— WHAT IS NEEDED —
Scan the material below for "data", then return each line that contains it.
***
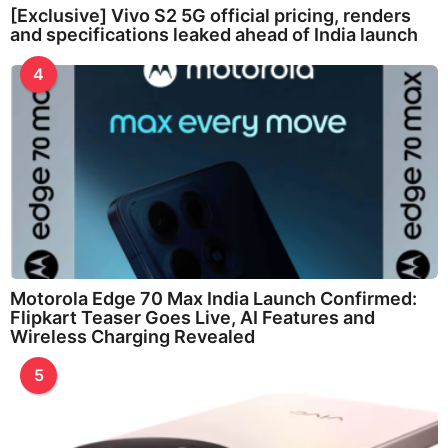
[Exclusive] Vivo S2 5G official pricing, renders
and specifications leaked ahead of India launch
4
Motorola Edge 70 Max India Launch Confirmed:
Flipkart Teaser Goes Live, AI Features and
Wireless Charging Revealed
5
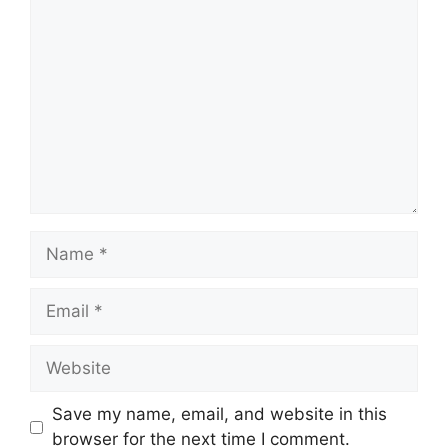
Comment
Name
Email
Website
Save my name, email, and website in this
browser for the next time I comment.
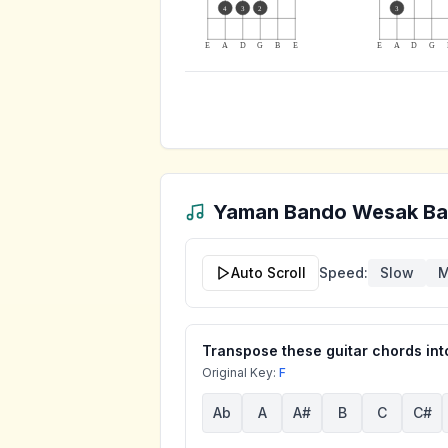
4
3
2
3
E
A
D
G
B
E
E
A
D
G
Yaman Bando Wesak Ba
Auto Scroll
Speed:
Slow
M
Transpose these guitar chords into
Original Key:
F
Ab
A
A#
B
C
C#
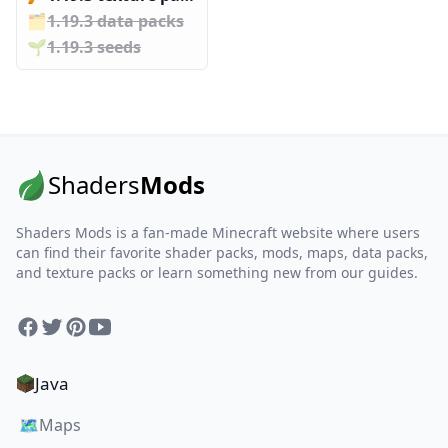
🗂️️
1.19.3 data packs
🌱️️
1.19.3 seeds
Shaders
Mods
Shaders Mods is a fan-made Minecraft website where users
can find their favorite shader packs, mods, maps, data packs,
and texture packs or learn something new from our guides.
Facebook
Twitter
Pinterest
YouTube
Java
🗺️
Maps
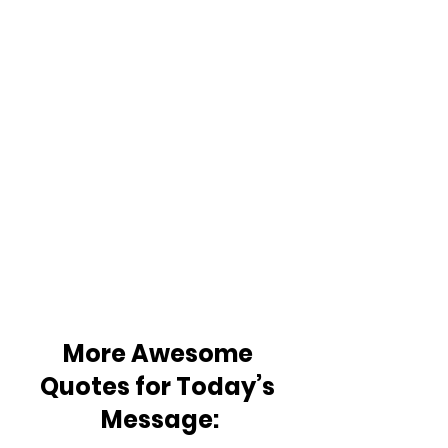
More Awesome 
Quotes for Today’s 
Message:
***
— RESULT OF THIS TASK —
1.19.3 data packs
can find their favorite shader packs, mods, maps, data packs,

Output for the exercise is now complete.